I deserve respect. I deserve to be seen and treated as an equal.
Consent is of the utmost importance. It isn’t optional. No means no. Stop means stop. Don’t means don’t.
I don’t owe anybody anything. If you have a dick and you pay for dinner, I don’t owe you sex or a blow job afterwards. If you show up / open the door / make me laugh / shower / whatever, good for you. I did all that too. And we don’t owe each other anything but respect.
If I sleep with you on the first date, that’s my choice. It’s my right as a sexual being to express my sexuality as I desire in a consensual setting. It does not make me a slut. If I don’t sleep with you for fifty dates, that’s also my choice. It’s my right as a sexual being to not sleep with you. It does not make me a prude.

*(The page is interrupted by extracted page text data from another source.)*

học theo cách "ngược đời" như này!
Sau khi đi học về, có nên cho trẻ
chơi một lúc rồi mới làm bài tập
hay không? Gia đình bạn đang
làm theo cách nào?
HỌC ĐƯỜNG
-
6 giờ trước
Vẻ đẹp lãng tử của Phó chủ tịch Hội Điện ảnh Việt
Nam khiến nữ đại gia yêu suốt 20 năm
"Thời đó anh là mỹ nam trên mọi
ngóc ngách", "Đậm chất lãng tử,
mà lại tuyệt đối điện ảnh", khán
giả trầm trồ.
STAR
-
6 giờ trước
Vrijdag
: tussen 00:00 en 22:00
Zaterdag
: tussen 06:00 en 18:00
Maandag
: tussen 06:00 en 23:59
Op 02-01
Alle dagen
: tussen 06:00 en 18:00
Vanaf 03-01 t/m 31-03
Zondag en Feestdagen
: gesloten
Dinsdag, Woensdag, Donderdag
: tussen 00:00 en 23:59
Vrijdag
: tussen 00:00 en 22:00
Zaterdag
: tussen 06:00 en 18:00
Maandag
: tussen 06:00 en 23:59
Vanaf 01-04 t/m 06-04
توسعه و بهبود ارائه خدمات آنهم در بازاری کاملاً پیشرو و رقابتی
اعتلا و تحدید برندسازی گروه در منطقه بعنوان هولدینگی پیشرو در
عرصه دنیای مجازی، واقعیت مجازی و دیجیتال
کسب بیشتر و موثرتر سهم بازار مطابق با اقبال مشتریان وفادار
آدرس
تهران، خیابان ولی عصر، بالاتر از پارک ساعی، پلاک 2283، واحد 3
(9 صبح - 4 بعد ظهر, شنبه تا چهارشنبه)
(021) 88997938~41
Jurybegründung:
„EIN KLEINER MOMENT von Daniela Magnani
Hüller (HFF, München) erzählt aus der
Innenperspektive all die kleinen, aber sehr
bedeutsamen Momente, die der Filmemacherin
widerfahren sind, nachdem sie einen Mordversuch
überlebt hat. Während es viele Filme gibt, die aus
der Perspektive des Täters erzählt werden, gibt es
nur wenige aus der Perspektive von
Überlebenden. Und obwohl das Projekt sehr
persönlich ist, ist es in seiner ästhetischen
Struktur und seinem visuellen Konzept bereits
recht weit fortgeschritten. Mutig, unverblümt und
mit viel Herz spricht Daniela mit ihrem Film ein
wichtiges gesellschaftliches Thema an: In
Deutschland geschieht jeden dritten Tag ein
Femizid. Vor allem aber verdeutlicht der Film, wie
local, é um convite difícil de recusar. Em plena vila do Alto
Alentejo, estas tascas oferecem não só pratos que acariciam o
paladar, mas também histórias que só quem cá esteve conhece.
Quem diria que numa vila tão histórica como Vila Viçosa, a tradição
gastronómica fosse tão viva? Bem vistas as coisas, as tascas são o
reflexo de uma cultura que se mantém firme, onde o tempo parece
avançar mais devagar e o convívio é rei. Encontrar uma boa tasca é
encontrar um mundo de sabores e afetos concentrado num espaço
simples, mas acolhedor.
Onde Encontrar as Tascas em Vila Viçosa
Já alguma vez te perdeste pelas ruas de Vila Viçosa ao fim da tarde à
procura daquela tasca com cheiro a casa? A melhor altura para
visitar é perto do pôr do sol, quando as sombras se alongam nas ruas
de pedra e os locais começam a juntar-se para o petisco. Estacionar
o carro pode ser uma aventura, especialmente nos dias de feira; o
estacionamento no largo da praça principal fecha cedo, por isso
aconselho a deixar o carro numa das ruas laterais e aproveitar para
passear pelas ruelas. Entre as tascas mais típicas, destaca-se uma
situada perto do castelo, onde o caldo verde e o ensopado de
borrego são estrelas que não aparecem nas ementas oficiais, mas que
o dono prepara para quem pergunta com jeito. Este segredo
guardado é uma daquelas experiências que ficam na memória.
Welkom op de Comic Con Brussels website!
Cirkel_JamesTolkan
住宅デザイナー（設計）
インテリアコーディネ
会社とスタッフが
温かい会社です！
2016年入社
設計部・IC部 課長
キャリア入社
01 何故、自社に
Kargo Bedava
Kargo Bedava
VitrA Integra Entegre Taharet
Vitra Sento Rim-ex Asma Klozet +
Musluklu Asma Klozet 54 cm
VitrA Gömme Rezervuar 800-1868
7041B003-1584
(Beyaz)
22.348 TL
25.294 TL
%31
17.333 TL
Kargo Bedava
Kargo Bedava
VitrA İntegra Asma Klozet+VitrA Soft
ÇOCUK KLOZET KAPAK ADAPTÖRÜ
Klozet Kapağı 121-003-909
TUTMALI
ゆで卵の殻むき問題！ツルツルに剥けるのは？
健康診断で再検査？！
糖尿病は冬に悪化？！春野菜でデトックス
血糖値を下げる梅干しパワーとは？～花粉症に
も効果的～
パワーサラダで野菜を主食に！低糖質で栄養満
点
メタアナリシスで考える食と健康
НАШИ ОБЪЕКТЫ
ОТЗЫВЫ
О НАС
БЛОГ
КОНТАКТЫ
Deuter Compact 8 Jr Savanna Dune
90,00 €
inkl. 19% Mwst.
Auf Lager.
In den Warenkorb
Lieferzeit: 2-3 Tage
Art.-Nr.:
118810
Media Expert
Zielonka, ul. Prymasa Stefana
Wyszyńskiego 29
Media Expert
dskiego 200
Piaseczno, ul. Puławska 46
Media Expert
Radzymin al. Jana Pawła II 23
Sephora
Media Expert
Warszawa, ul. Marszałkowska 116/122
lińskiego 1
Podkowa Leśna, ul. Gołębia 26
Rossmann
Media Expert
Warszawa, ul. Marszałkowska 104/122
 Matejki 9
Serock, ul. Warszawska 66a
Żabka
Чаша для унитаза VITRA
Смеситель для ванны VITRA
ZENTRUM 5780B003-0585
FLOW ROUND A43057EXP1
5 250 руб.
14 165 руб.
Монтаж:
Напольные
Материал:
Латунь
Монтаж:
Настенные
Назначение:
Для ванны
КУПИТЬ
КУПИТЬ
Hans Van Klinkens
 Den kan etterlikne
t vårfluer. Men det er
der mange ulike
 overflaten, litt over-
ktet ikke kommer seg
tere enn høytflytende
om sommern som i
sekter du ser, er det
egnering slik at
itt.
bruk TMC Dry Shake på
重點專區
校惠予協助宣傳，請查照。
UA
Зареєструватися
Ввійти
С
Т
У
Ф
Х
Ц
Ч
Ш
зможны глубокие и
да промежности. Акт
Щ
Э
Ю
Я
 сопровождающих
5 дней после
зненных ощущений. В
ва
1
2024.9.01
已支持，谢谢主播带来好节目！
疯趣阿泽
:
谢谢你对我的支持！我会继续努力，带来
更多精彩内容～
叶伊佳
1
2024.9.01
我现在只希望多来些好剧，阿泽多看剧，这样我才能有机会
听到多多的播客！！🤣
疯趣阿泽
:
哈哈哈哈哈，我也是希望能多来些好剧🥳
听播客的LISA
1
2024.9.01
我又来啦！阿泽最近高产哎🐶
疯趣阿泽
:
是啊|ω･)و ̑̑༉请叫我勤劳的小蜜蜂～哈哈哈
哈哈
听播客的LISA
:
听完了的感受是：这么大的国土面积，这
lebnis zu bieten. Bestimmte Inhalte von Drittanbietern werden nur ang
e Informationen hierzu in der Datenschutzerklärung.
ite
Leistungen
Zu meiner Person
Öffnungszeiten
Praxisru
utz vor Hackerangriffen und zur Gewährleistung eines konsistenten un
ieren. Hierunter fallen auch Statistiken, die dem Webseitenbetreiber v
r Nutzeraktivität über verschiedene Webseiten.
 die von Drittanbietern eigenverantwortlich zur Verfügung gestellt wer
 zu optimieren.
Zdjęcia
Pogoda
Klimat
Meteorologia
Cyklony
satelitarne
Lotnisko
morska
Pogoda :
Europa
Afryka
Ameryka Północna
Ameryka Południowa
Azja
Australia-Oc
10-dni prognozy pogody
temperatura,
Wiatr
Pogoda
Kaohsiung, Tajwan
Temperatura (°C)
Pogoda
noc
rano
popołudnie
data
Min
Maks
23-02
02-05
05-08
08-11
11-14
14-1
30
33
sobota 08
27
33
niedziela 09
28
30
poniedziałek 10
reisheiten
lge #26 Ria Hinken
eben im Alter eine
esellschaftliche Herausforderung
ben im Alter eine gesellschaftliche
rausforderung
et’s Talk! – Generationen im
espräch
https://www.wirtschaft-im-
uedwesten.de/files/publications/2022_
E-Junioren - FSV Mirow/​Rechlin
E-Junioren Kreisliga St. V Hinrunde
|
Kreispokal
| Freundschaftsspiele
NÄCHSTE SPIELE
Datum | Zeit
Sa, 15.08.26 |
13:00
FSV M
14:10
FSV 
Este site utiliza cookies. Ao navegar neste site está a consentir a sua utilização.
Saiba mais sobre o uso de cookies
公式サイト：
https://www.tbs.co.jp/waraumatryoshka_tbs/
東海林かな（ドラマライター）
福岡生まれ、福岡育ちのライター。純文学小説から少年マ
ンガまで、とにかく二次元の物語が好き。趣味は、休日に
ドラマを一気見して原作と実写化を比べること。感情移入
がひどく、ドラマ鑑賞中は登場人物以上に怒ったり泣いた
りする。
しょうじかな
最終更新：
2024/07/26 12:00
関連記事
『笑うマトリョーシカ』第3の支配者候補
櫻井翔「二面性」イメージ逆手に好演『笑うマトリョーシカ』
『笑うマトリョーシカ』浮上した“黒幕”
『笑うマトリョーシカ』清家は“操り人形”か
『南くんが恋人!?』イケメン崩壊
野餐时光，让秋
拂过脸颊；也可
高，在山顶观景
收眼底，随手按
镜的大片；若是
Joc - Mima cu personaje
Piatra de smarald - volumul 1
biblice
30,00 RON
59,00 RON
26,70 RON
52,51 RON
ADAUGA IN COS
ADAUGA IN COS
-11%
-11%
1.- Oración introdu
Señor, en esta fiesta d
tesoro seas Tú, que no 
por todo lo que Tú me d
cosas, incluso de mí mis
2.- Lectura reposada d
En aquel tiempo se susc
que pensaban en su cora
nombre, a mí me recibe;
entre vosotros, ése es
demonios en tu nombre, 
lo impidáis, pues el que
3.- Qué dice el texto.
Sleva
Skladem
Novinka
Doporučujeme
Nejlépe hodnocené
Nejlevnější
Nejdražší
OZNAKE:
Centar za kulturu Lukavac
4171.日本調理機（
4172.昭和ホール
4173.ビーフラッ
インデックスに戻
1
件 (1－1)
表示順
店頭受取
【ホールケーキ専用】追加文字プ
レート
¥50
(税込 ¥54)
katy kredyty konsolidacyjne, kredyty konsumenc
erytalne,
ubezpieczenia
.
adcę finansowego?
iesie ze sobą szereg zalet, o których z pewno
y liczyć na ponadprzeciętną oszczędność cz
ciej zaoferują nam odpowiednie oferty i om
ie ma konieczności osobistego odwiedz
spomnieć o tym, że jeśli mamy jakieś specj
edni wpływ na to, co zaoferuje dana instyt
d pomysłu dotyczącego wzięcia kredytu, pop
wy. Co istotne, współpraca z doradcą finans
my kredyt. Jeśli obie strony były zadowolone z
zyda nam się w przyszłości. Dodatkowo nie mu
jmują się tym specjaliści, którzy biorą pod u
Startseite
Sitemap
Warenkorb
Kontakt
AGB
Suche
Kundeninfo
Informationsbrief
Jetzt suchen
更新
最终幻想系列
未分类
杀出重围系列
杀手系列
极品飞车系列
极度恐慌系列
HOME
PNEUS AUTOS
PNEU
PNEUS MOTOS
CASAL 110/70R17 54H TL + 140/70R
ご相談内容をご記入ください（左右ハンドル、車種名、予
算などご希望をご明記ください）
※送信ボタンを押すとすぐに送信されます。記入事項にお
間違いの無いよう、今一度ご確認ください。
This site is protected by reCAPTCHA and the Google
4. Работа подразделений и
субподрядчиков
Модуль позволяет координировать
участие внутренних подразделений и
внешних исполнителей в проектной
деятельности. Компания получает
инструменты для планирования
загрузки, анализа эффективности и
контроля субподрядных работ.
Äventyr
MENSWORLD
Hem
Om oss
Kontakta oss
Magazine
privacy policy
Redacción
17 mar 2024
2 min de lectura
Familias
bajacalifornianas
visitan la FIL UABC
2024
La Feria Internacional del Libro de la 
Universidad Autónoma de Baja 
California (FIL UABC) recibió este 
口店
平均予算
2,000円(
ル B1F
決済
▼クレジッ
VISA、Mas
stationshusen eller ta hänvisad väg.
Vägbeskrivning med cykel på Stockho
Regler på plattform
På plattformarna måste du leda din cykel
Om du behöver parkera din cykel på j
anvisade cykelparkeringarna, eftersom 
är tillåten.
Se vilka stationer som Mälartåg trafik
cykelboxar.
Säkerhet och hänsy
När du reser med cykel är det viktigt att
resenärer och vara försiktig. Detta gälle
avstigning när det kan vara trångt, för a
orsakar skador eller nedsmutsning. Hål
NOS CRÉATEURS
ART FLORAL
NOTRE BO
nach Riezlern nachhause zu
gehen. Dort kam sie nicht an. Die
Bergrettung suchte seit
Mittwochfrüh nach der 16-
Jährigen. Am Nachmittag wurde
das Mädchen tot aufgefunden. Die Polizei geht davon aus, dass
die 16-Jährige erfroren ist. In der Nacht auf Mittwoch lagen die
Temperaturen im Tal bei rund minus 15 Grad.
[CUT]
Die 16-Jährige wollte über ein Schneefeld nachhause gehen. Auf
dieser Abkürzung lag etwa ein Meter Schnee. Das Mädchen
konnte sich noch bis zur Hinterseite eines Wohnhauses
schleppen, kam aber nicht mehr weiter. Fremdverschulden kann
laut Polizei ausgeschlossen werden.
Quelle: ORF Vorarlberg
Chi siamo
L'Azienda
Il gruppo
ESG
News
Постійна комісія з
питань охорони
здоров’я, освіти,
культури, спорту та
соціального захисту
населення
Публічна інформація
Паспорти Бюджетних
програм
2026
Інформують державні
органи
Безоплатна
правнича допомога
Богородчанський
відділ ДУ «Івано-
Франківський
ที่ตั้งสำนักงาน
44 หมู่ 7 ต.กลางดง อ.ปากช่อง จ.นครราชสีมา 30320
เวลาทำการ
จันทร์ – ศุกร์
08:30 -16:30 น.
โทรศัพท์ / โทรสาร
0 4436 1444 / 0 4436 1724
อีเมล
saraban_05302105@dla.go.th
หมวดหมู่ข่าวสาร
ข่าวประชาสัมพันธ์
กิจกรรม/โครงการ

“I won’t be ignored, Dan.”
I won’t be objectified for your amusement because I am not an object. I am a fully realized and nuanced human being. I am not a sex toy.
Sometimes you’ll pay and that doesn’t make me a gold digger. Sometimes I’ll pay and that doesn’t mean I’m emasculating you. Sometimes we’ll split the bill because we’re both functional adults that way.
Eating should be fun. I might want three desserts and that’s my right. I might only want salad and that’s also my right. Eat and let live.
Don’t be offended when I refuse to tell you where I live or come to your place on first dates. It’s not personal to you but it is personal for me. #YesAllWomen.
The Friend Zone is something you made up to soothe your own ego. Stop saying it.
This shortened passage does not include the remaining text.